Present: Senators Sparkman, Lehman, Capehart, Bush, and Payne. Senator SPARKMAN. Let the committee come to order, please.

Mr. Cole, will you and your associates come around, please! When we stopped yesterday you lacked something of having finished your direct statement. You also said you would comment on the special bills or extra bills. So you can proceed and handle it in your own way this morning



Mr. COLE. Thank you, Mr. Chairman.

Subject to the committee’s approval, it would seem appropriate that perhaps I would comment on the bills introduced by the Members of the Senate now and then let the committee return to the statement of the Home Loan Bank Board.

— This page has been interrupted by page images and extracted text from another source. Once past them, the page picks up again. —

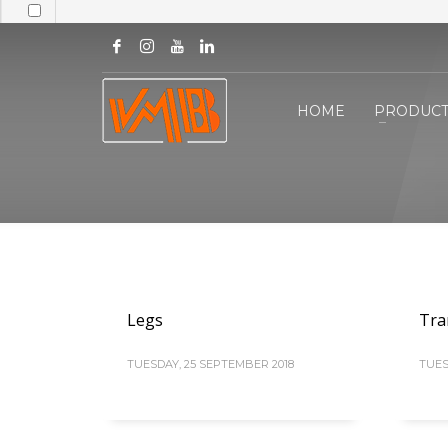
HOME
PRODUCT
Legs
Tra
TUESDAY, 25 SEPTEMBER 2018
TUES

Senator SPARKMAN. Fine. We will proceed that way.
Mr. COLE. If that is satisfactory.

Mr. Chairman and members of the committee, in addition to my testimony on the Housing Amendments of 1955 (S. 1800), your committee has requested statements on several other bills which you have under consideration. Farm housing

The first two of these bills scheduled for hearings are S. 789 and S. 1022, which relate to farm housing programs administered in the Department of Agriculture. S. 789 would continue its programs of loans and subsidies to farm housing and buildings authorized by title V of the Housing Act of 1949. The other bill, S. 1022, would continue the authority for such loans to farm owners for housing and buildings on adequate farms, and would add new provisions authorizing the Department of Agriculture to insure such loans. However, it would terminate the authority to make loans and annual contributions for housing and buildings on "potentially” adequate farms, and would terminate the authority for loans and grants to assist minor improvements to farm housing and buildings.

We are of course aware of the need for providing and improving farm homes. Inadequate or dilapidated housing exists in rural as well as urban areas. Mortgage insurance and other programs of the Housing Agency designed to assist in improving housing conditions are frequently not adaptable to the special financing problems involved in the construction or improvement of farm homes. These problems are closely related to other farm credit matters which are the principal concern of the Department of Agriculture. However, we are interested in knowing that adequate statutory authority exists for credit assistance to housing in rural areas which is comparable to that available for housing in urban areas. It is our understanding that the Farmers' Home Administration has authority and funds to meet the credit needs of persons who own and operate family-type farms and wish to construct, repair, or remodel buildings on those farms. As this program is administered in the Department of Agriculture, it is in a better position to advise you whether any additional legislation is necessary to meet credit needs for the provision or improvement of farm homes.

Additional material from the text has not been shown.